### THE TASK
Set down every entry word for word. Omit the pictures.

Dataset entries
↓↓↓

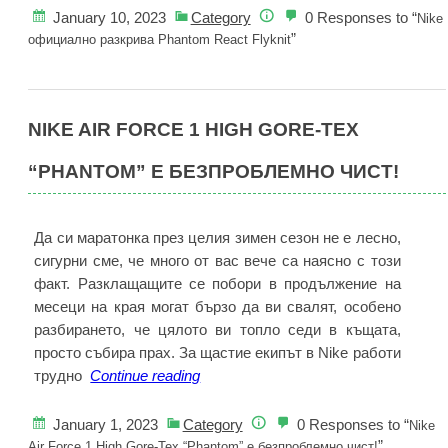
разкрива
January 10, 2023
Category
0 Responses to “
Nike
Phantom
”
официално разкрива Phantom React Flyknit
React
Flyknit
NIKE AIR FORCE 1 HIGH GORE-TEX
“PHANTOM” Е БЕЗПРОБЛЕМНО ЧИСТ!
Да си маратонка през целия зимен сезон не е лесно,
сигурни сме, че много от вас вече са наясно с този
факт. Разклащащите се побори в продължение на
месеци на края могат бързо да ви свалят, особено
разбирането, че цялото ви топло седи в къщата,
просто събира прах. За щастие екипът в Nike работи
Nike
трудно
Continue reading
Air
Force
January 1, 2023
Category
0 Responses to “
Nike
1
”
Air Force 1 High Gore-Tex “Phantom” е безпроблемно чист!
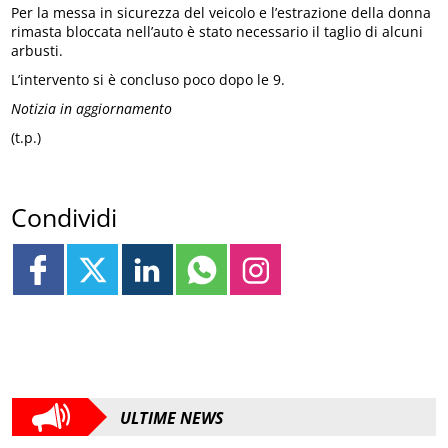
Per la messa in sicurezza del veicolo e l’estrazione della donna
rimasta bloccata nell’auto è stato necessario il taglio di alcuni
arbusti.
L’intervento si è concluso poco dopo le 9.
Notizia in aggiornamento
(t.p.)
Condividi
ULTIME NEWS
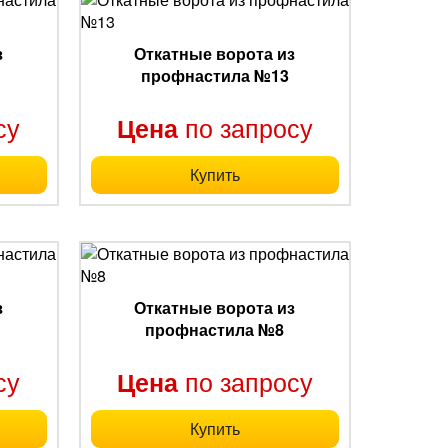
з
Откатные ворота из
профнастила №13
су
по запросу
Цена
Купить
з
Откатные ворота из
профнастила №8
су
по запросу
Цена
Купить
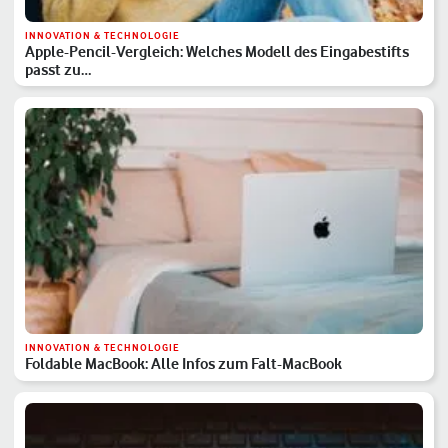
INNOVATION & TECHNOLOGIE
Apple-Pencil-Vergleich: Welches Modell des Eingabestifts
passt zu…
INNOVATION & TECHNOLOGIE
Foldable MacBook: Alle Infos zum Falt-MacBook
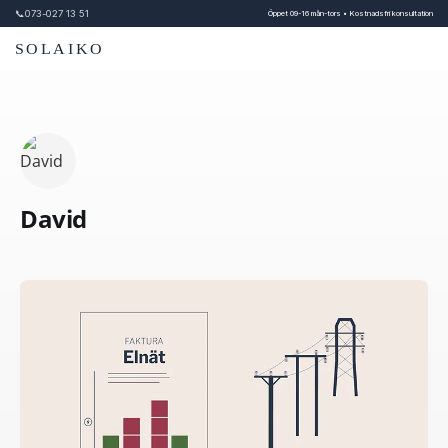
📞
073-027 13 51
Öppet 09-16 mån-tors • Kostnadsfri konsultation
SOLAIKO
David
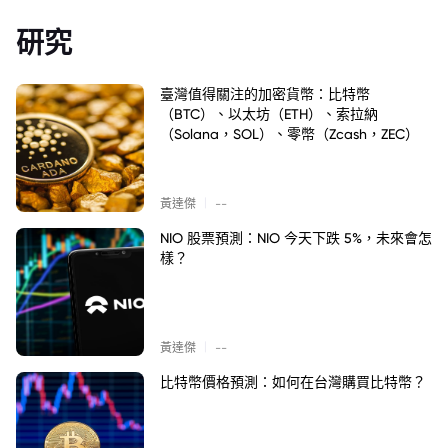
研究
臺灣值得關注的加密貨幣：比特幣
（BTC）、以太坊（ETH）、索拉納
（Solana，SOL）、零幣（Zcash，ZEC）
|
黃達傑
--
NIO 股票預測：NIO 今天下跌 5%，未來會怎
樣？
|
黃達傑
--
比特幣價格預測：如何在台灣購買比特幣？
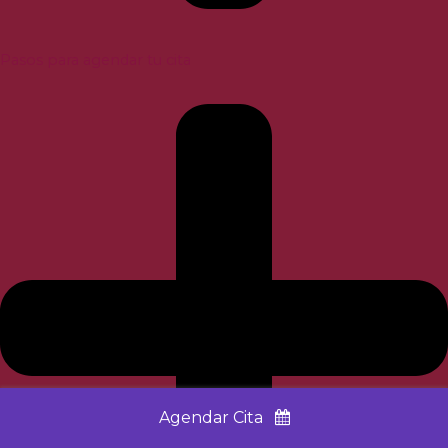
Pasos para agendar tu cita
Agendar Cita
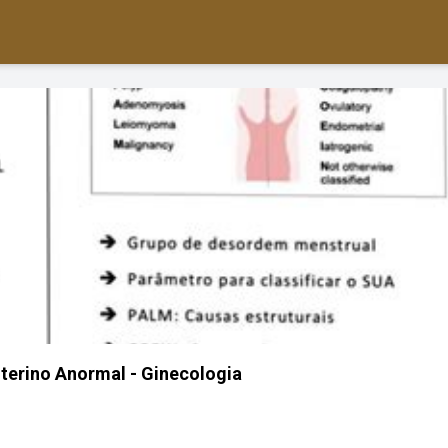
erino Anormal - Ginecologia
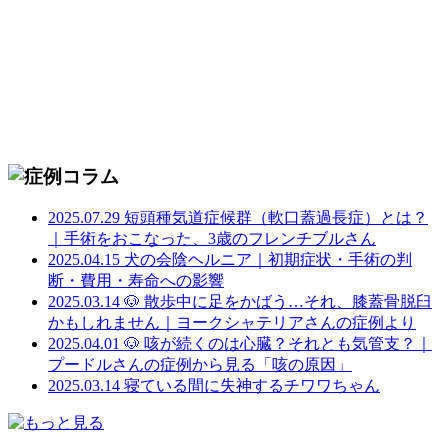
2025.07.29
短頭種気道症候群（軟口蓋過長症）とは？
｜手術をおこなった、3歳のフレンチブルさん
2025.04.15
犬の会陰ヘルニア｜初期症状・手術の判
断・費用・寿命への影響
2025.03.14
🐶 散歩中に足をかばう…それ、膝蓋骨脱臼
かもしれません｜ヨークシャテリアさんの症例より
2025.04.01
🐶 咳が続くのは心臓？それとも気管支？｜
プードルさんの症例から見る「咳の原因」
2025.03.14
寝ている間に失神するチワワちゃん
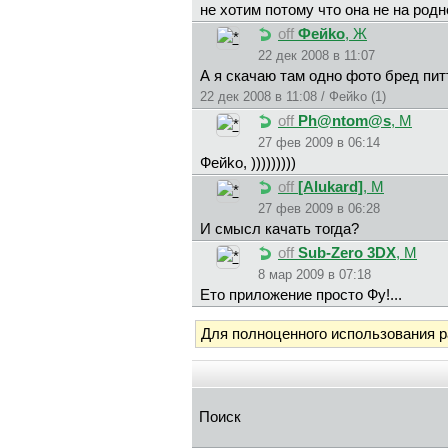
не хотим потому что она не на родн
off
Фeйko
, Ж
22 дек 2008 в 11:07
А я скачаю там одно фото бред пи
22 дек 2008 в 11:08 / Фeйko (1)
off
Ph@ntom@s
, М
27 фев 2009 в 06:14
Фeйko, )))))))))
off
[Alukard]
, М
27 фев 2009 в 06:28
И смысл качать тогда?
off
Sub-Zero 3DX
, М
8 мар 2009 в 07:18
Ето приложение просто Фу!...
Для полноценного использования 
Поиск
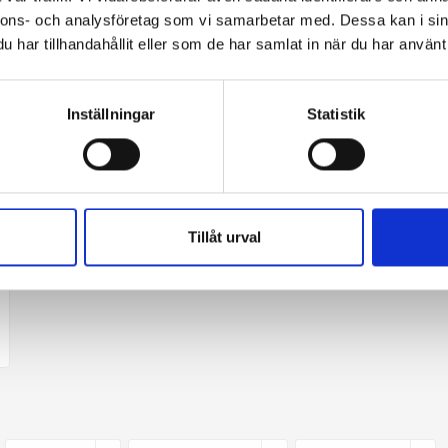
E-post:
info@equitours.se
nnons- och analysföretag som vi samarbetar med. Dessa kan i sin
har tillhandahållit eller som de har samlat in när du har använt 
Facebook:
equitours.se
Instagram:
equitours
Inställningar
Statistik
Kontaktformulär
Tillåt urval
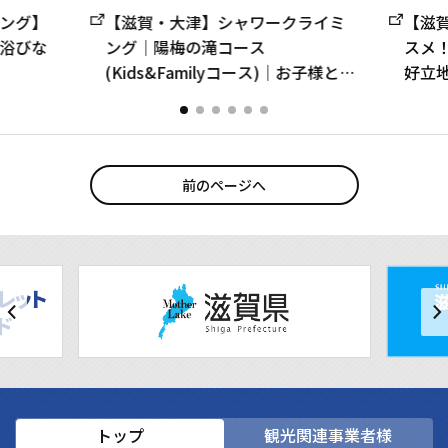
ング】
【滋賀・大津】シャワークライミ
【滋
浴びな
ング｜陽梅の滝コース
スメ
(Kids&Familyコース)｜お子様と一
好立
緒に家族で自然を満喫♪
り！
でワク
前のページへ
トップ
観光関連事業者様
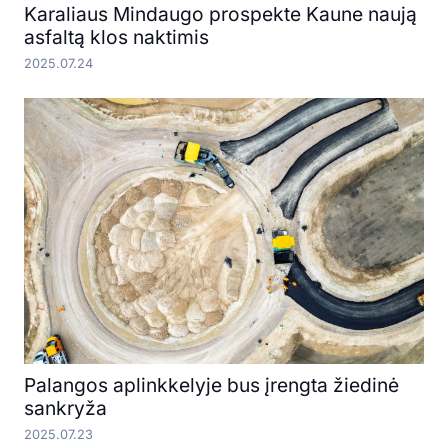
Karaliaus Mindaugo prospekte Kaune naują
asfaltą klos naktimis
2025.07.24
Palangos aplinkkelyje bus įrengta žiedinė
sankryža
2025.07.23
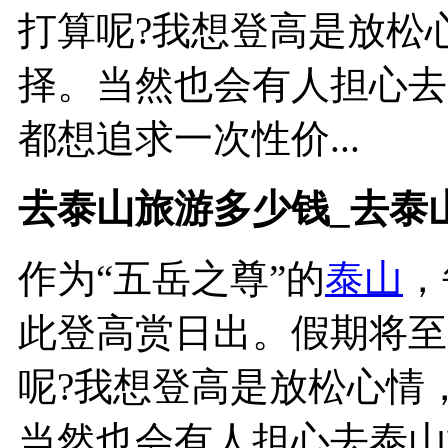
打算呢?我想登高是放松
择。当然也会有人担心去
都想追求一次性价...
去泰山旅游多少钱_去泰
作为“五岳之尊”的
泰山
，
此登高赏日出。假期将至
呢?我想登高是放松心情
当然也会有人担心去泰山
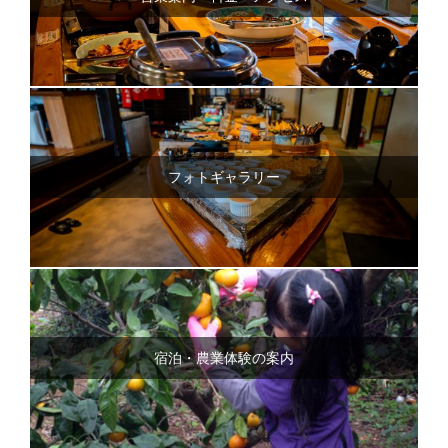
フォトギャラリー
宿泊・農業体験の案内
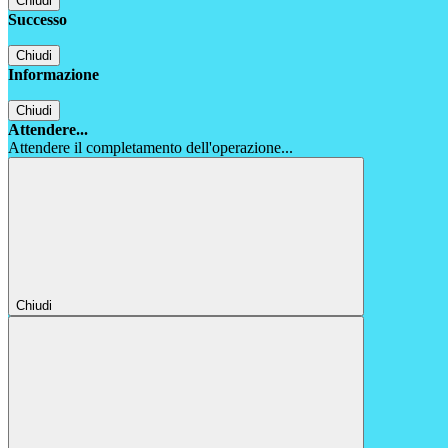
Chiudi
Successo
Chiudi
Informazione
Chiudi
Attendere...
Attendere il completamento dell'operazione...
Chiudi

↑↑↑

### RESULT
разкрива
January 10, 2023
Category
0 Responses to “
Nike
Phantom
”
официално разкрива Phantom React Flyknit
React
Flyknit
NIKE AIR FORCE 1 HIGH GORE-TEX
“PHANTOM” Е БЕЗПРОБЛЕМНО ЧИСТ!
Да си маратонка през целия зимен сезон не е лесно,
сигурни сме, че много от вас вече са наясно с този
факт. Разклащащите се побори в продължение на
месеци на края могат бързо да ви свалят, особено
разбирането, че цялото ви топло седи в къщата,
просто събира прах. За щастие екипът в Nike работи
Nike
трудно
Continue reading
Air
Force
January 1, 2023
Category
0 Responses to “
Nike
1
”
Air Force 1 High Gore-Tex “Phantom” е безпроблемно чист!
Per la messa in sicurezza del veicolo e l’estrazione della donna
rimasta bloccata nell’auto è stato necessario il taglio di alcuni
arbusti.
L’intervento si è concluso poco dopo le 9.
Notizia in aggiornamento
(t.p.)
Condividi
ULTIME NEWS
з
Откатные ворота из
профнастила №13
су
по запросу
Цена
Купить
з
Откатные ворота из
профнастила №8
су
по запросу
Цена
Купить
INNOVATION & TECHNOLOGIE
Apple-Pencil-Vergleich: Welches Modell des Eingabestifts
passt zu…
INNOVATION & TECHNOLOGIE
Foldable MacBook: Alle Infos zum Falt-MacBook
📞
073-027 13 51
Öppet 09-16 mån-tors • Kostnadsfri konsultation
SOLAIKO
David
研究
臺灣值得關注的加密貨幣：比特幣
（BTC）、以太坊（ETH）、索拉納
（Solana，SOL）、零幣（Zcash，ZEC）
|
黃達傑
--
NIO 股票預測：NIO 今天下跌 5%，未來會怎
樣？
|
黃達傑
--
比特幣價格預測：如何在台灣購買比特幣？
Pasos para agendar tu cita
Agendar Cita
erino Anormal - Ginecologia
2025.07.29
短頭種気道症候群（軟口蓋過長症）とは？
｜手術をおこなった、3歳のフレンチブルさん
2025.04.15
犬の会陰ヘルニア｜初期症状・手術の判
断・費用・寿命への影響
2025.03.14
🐶 散歩中に足をかばう…それ、膝蓋骨脱臼
かもしれません｜ヨークシャテリアさんの症例より
2025.04.01
🐶 咳が続くのは心臓？それとも気管支？｜
プードルさんの症例から見る「咳の原因」
2025.03.14
寝ている間に失神するチワワちゃん
не хотим потому что она не на родн
off
Фeйko
, Ж
22 дек 2008 в 11:07
А я скачаю там одно фото бред пи
22 дек 2008 в 11:08 / Фeйko (1)
off
Ph@ntom@s
, М
27 фев 2009 в 06:14
Фeйko, )))))))))
off
[Alukard]
, М
27 фев 2009 в 06:28
И смысл качать тогда?
off
Sub-Zero 3DX
, М
8 мар 2009 в 07:18
Ето приложение просто Фу!...
Для полноценного использования 
Поиск
E-post:
info@equitours.se
nnons- och analysföretag som vi samarbetar med. Dessa kan i sin
har tillhandahållit eller som de har samlat in när du har använt 
Facebook:
equitours.se
Instagram:
equitours
Inställningar
Statistik
Kontaktformulär
Tillåt urval
ング】
【滋賀・大津】シャワークライミ
【滋
浴びな
ング｜陽梅の滝コース
スメ
(Kids&Familyコース)｜お子様と一
好立
緒に家族で自然を満喫♪
り！
でワク
前のページへ
トップ
観光関連事業者様
Karaliaus Mindaugo prospekte Kaune naują
asfaltą klos naktimis
2025.07.24
Palangos aplinkkelyje bus įrengta žiedinė
sankryža
2025.07.23
打算呢?我想登高是放松
择。当然也会有人担心去
都想追求一次性价...
去泰山旅游多少钱_去泰
作为“五岳之尊”的
泰山
，
此登高赏日出。假期将至
呢?我想登高是放松心情
当然也会有人担心去泰山
フォトギャラリー
宿泊・農業体験の案内
Chiudi
Successo
Chiudi
Informazione
Chiudi
Attendere...
Attendere il completamento dell'operazione...
Chiudi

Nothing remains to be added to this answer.